Ransomware Freezes Eight Years of Police EvidencePhotos and Videos from Active Cases in Texas Have Been Lost
A suburban Dallas police department saw eight years' worth of digital evidence, including material for at least one active criminal case, frozen after a ransomware attack, another example of the continuing havoc caused by file-encrypting malware.
The police department in Cockrell Hill, which is about eight miles from downtown Dallas, didn't pay the $4,000 ransom, which was requested in the virtual currency bitcoin. Although the department says the majority of material was backed up on CDs or DVDs, access to some videos and photographs was lost.
In a Jan. 25 press release, the department claims the number of prosecutions affected by the loss of evidence "should remain relatively small." The release is still on local ABC broadcaster WFAA's website although it appears to have been removed from the police department's website.
The ransomware incident only surfaced after a defense attorney sought during a court hearing video footage police collected of his client, according to WFAA, which first reported the story.
WFAA spoke to a Dallas criminal defense lawyer, J. Collin Beggs, who says the loss "makes it incredibly difficult if not impossible to confirm what's written in police reports if there's no video. The playing field is already tilted in their favor enormously, and this tilts it even more."
The police department's problems were revealed around the same time as the Romantik Seehotel Jaegerwirt hotel in Austria saw its computer system crippled by ransomware. The hotel paid the ransom, according to The New York Times (see Ransomware Didn't Hold Austrian Hotel Guests Hostage).
Also, The Washington Post reported that ransomware crippled digital video recorders connected to surveillance cameras that were monitoring public spaces in Washington, D.C.. The attack occurred just eight days before President Donald Trump was inaugurated.
Osiris, A Locky Variant
The Cockrell Hill Police Department became aware of the infection on Dec. 12, according to the press release. The source of the malware was an email that spoofed the department's domain and email format.
The ransomware was determined to be Osiris, a variant of Locky, one of the most prevalent types. It encrypted Microsoft Office documents, video that has been recorded by officers' body cameras, in-car video surveillance video and photos stored on a server, the department says.
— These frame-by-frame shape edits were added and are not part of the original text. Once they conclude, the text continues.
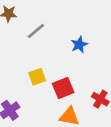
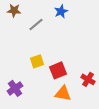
blue star: (79, 45) -> (61, 11), moved

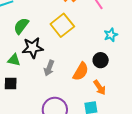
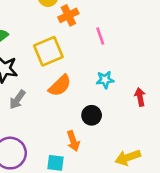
black circle: (101, 60) -> (92, 115), moved
orange semicircle: (81, 71) -> (60, 86), moved

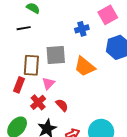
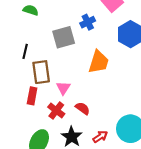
black line: (24, 28) -> (25, 51), moved, turned -56
gray square: (56, 55) -> (64, 37), moved
orange trapezoid: (85, 67) -> (99, 62), turned -100

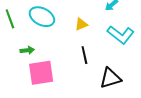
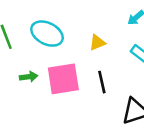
pink square: (41, 73) -> (63, 79), moved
The material dated to 2009.
After consulting the FBI, the department opted not to pay the ransom. The FBI advised that there was no guarantee the decryption key would be provided. "The decision was made not to go forward with the bitcoin transfer and to simply isolate and wipe the virus from the servers," the department says.
The Cockrell Hill Police Department didn't make it too hard for attackers: The email addresses for its chief, Stephen Barlag, and several other top officers are still on its website. It's easy to spoof an email address and make it appear that a message came from an organization's domain when a closer look would reveal the ruse.
Although there is wider usage of technology such as DKIM that verifies the domain name from which a message was sent, it isn't uniform. And the last line of defense, anti-virus software, can often miss ransomware because attackers constantly modify it to deceive security applications.
Ransomware has had astounding success with soft targets, especially organizations with small or no full-time IT staff. Although the FBI has issued many warnings about ransomware and tips for defense, the advice is often not heeded until it's too late.
The best advice is to be prepared to be infected and not rely entirely on security software as a defense. Experts recommend regularly backing up files but ensuring those systems are segregated from the main network to prevent infections from spreading.
Cockrell Hill's situation reveals how some organizations are still taking a 1990s approach to backup. Although manually backing up files on CDs and DVDs would work, it's almost an invitation for an oversight or another mistake, such as misplacing the disks.